Cameroun Economie : 96 000 tonnes d’huile de palme brute en cours d’importation pour éviter toute pénurie dans le marché

Par Sinotables 16/05/2017

Conférence de presse de l'ASROC sur les Huiles végétales  Raffinées au Cameroun.jpg

Conférence de presse de l'ASROC sur les Huiles végétales Raffinées au Cameroun.jpg


Il n’y aura pas de pénurie d’huiles végétale raffinée et de savon de ménage dans les marchés camerounais en 2017, comme laisserait croire une certaine opinion.

Le point de presse donné par l’ASROC le 10 mai dernier a permis de rassurer les consommateurs sur l’importation en cours de 96 000 tonnes d’huile de palme, pour constituer un stock de sécurité conséquent.

Le déficit de production d’huiles végétales et de savon de ménage enregistré en 2016, n’est plus qu’un lointain souvenir. Malgré le déficit structurel de l’ordre de 130 000 tonnes et les conditions climatiques défavorables de 2016 qui présageaient la persistance d’une baisse de production de l’ordre de 20% en 2017, le ministre des Finances Alamine Ousmane Mey a en effet autorisé le 9 décembre 2016 l’importation de 96 000 tonnes d’huile de palme et ses produits dérivés, pour inverser la tendance. La mesure ministérielle connaît déjà un début d’application avec l’arrivée de près de 21 000 tonnes d’huile de palme brute, et la mise en mer depuis quelques jours de 10 000 autres tonnes.
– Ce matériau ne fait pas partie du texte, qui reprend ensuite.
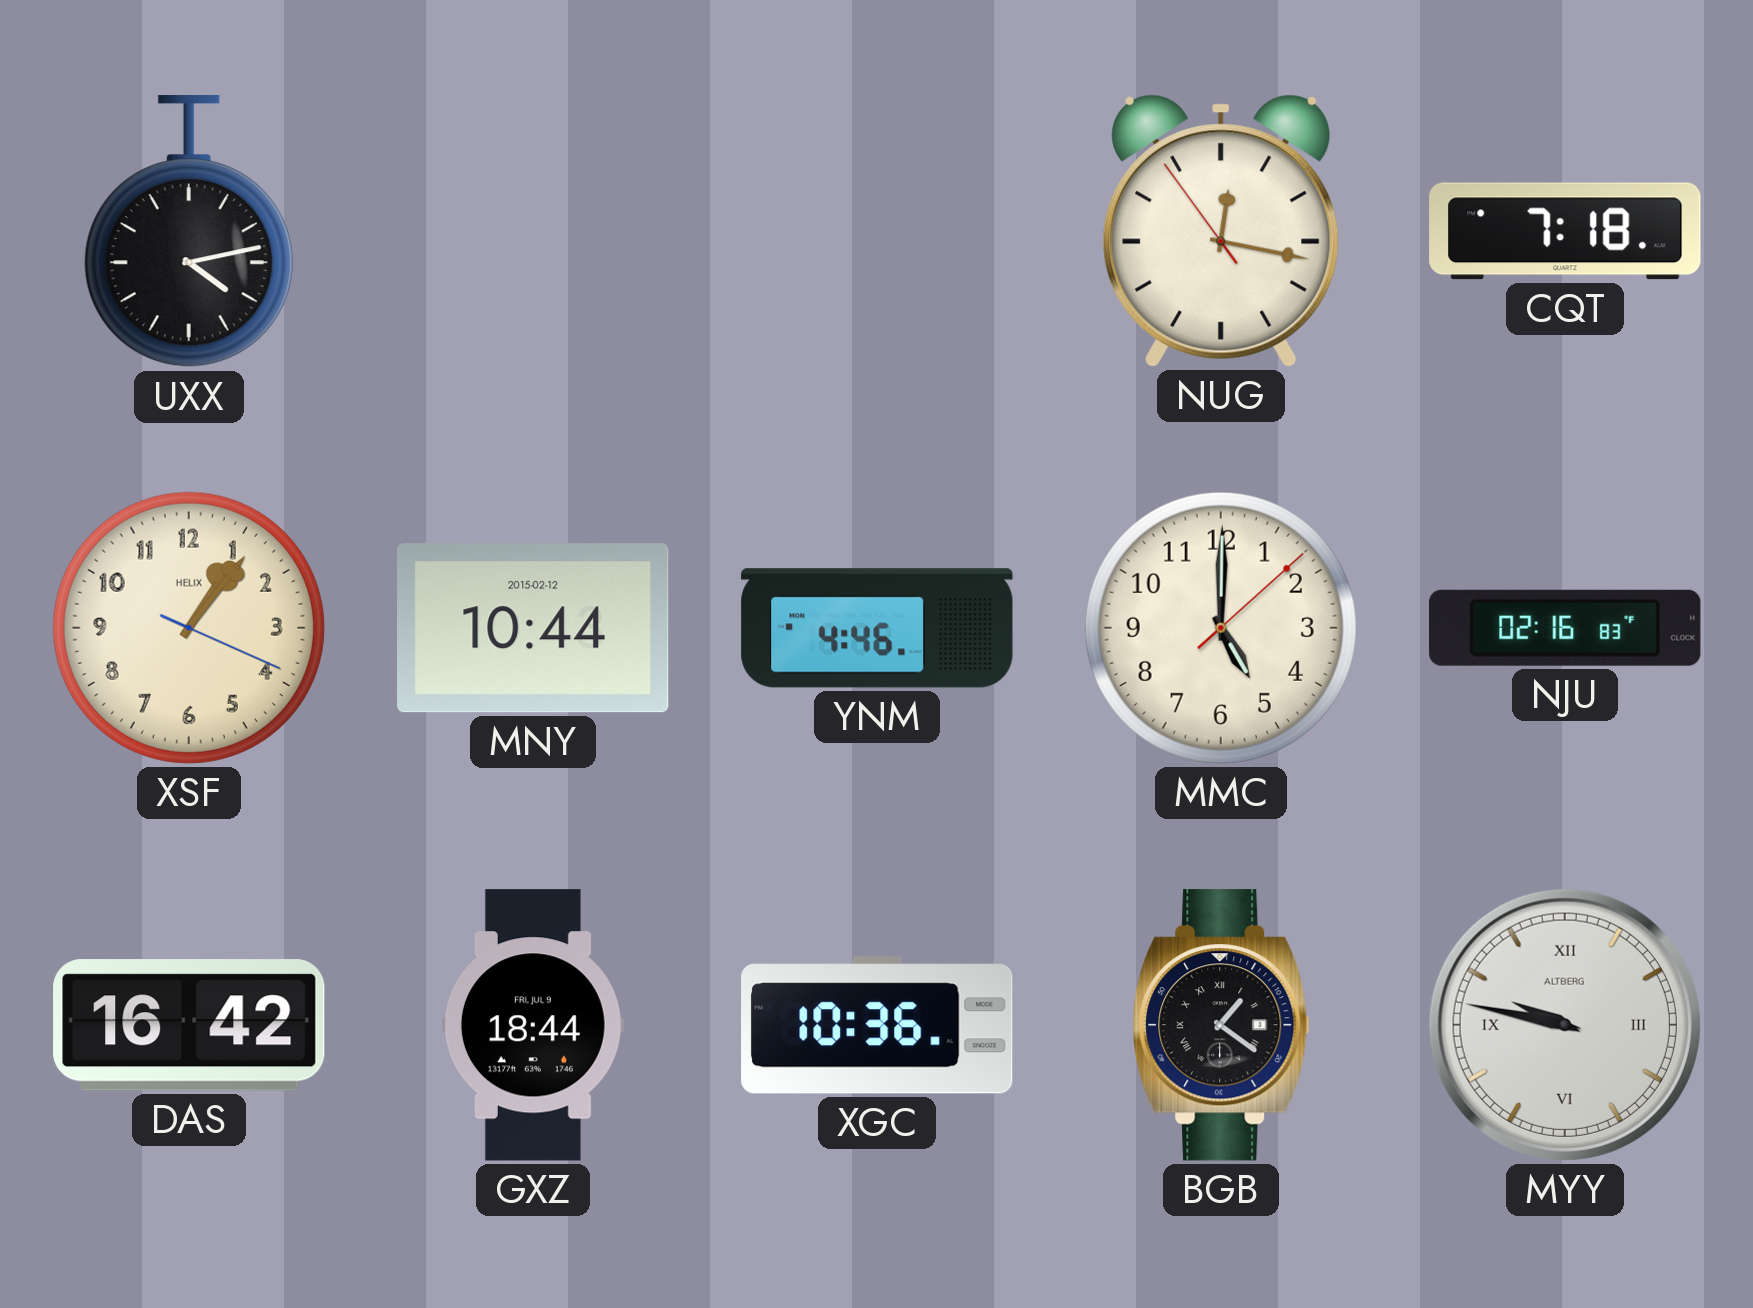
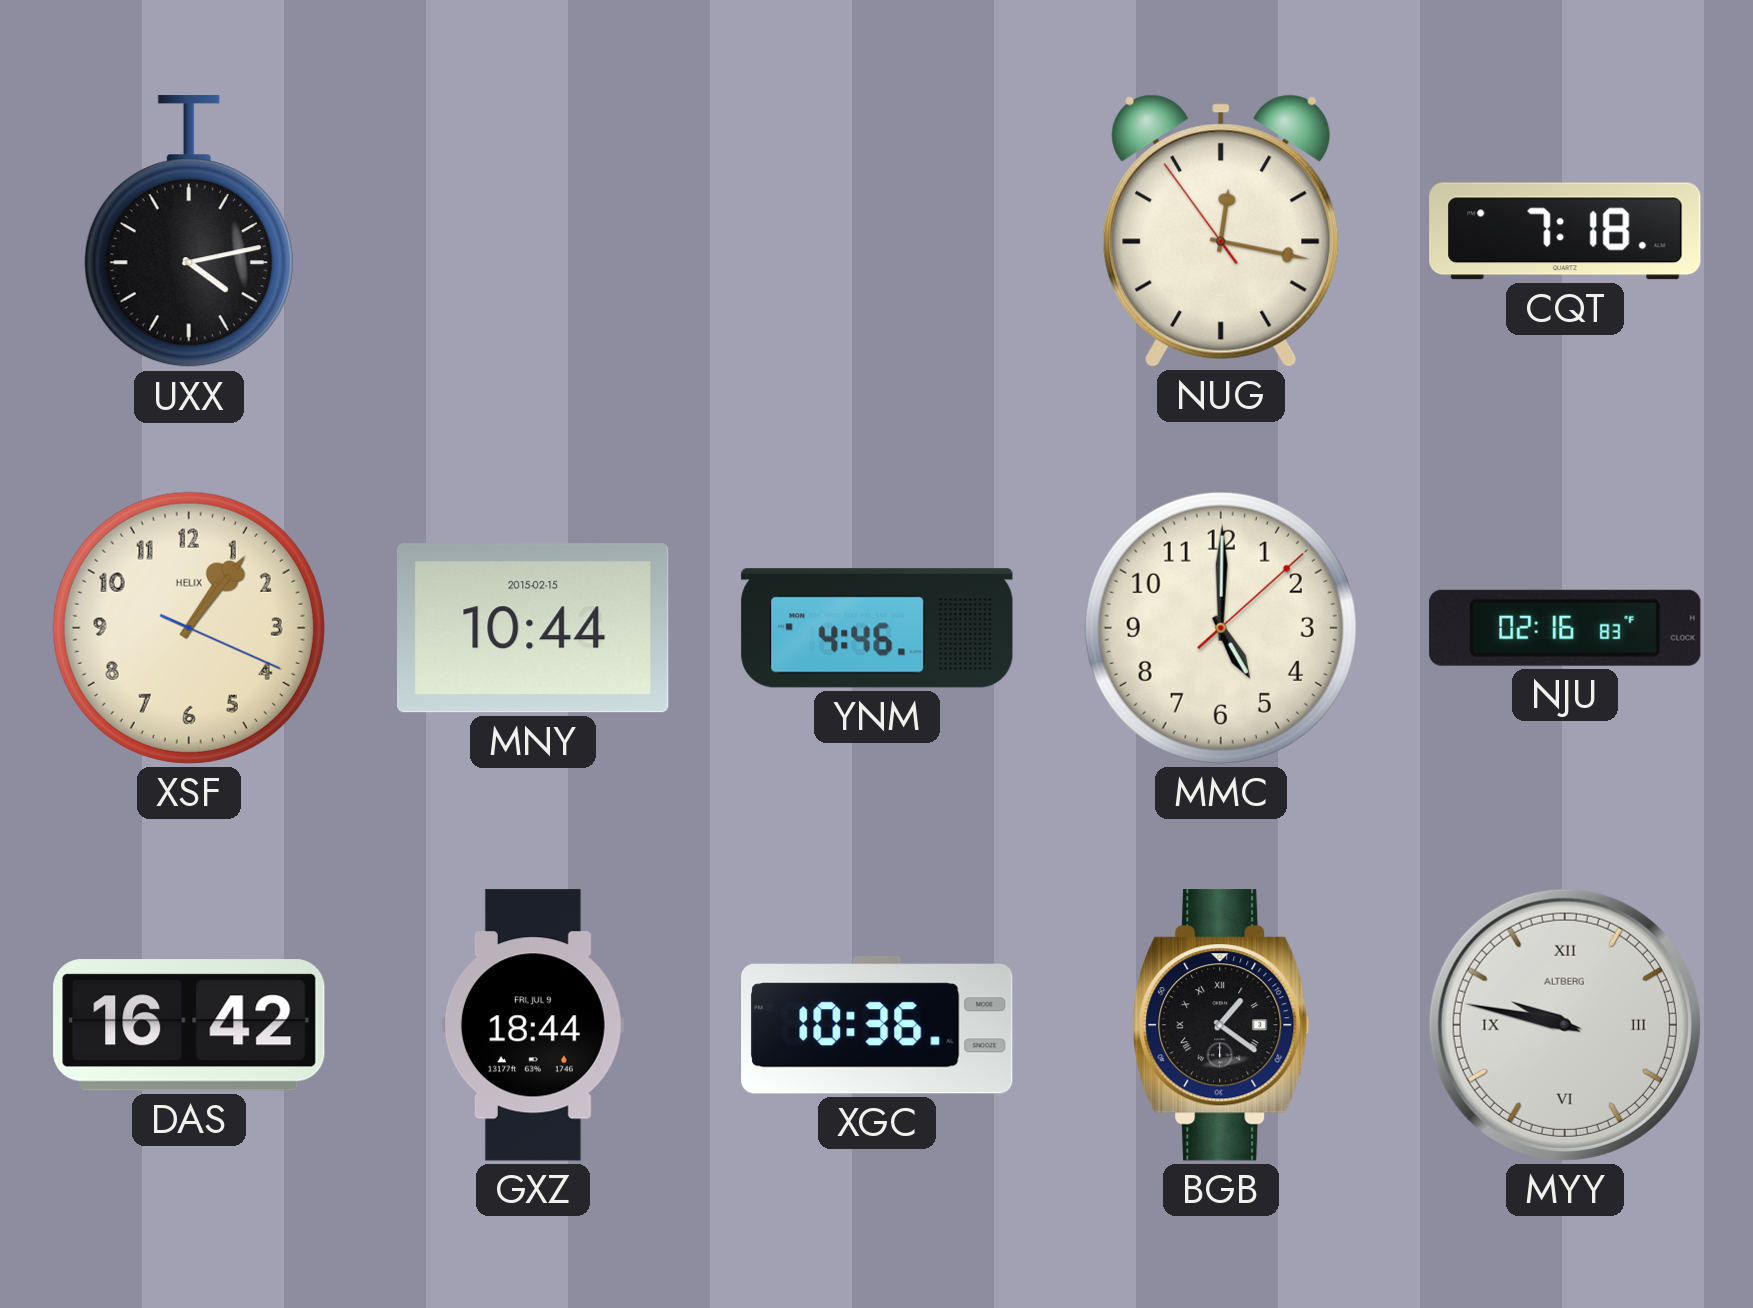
MNY date: 2015-02-12 -> 2015-02-15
L’assurance a été faite au cours d’un point de presse donné le 10 mai 2017, par le secrétaire général de l’Association des Raffineurs et des Oléagineux du Cameroun (ASROC), Jacquis Kemleu Tchabgou. Il s’agit de constituer un stock de sécurité, pour non seulement éviter une nouvelle pénurie, mais aussi « garantir la disponibilité des huiles végétales raffinées et du savon de ménage, tout en évitant l’inflation qui aurait pu naître du déficit de l’offre en huile de palme brute », rassure le SG de l’ASROC. La communication était d’autant plus importante, étant donné qu’en 2016, la capacité des industries de la première transformation à mettre à la disposition de celles de la deuxième transformation (savonneries, margarineries, etc.), l’huile de palme brute a baissé de 30%.

L’avenir est prometteur

Les opérateurs de la filière se sont en outre engagés, tout comme durant les six dernières années, à consommer prioritairement ce qui est produit localement. Et les voyants sont au vert pour redynamiser ce secteur à fort potentiel de croissance et à forte valeur ajoutée, qui constitue la troisième filière au Cameroun, en termes d’équilibre de la balance commerciale après les industries brassicoles et énergétiques. Pour preuve, Jacquis Kemleu Tchabgou a révélé que le contentieux entre les Douanes et les producteurs de savons, qui a duré pratiquement 3 ans, connaît depuis le 13 février 2017, une issue heureuse.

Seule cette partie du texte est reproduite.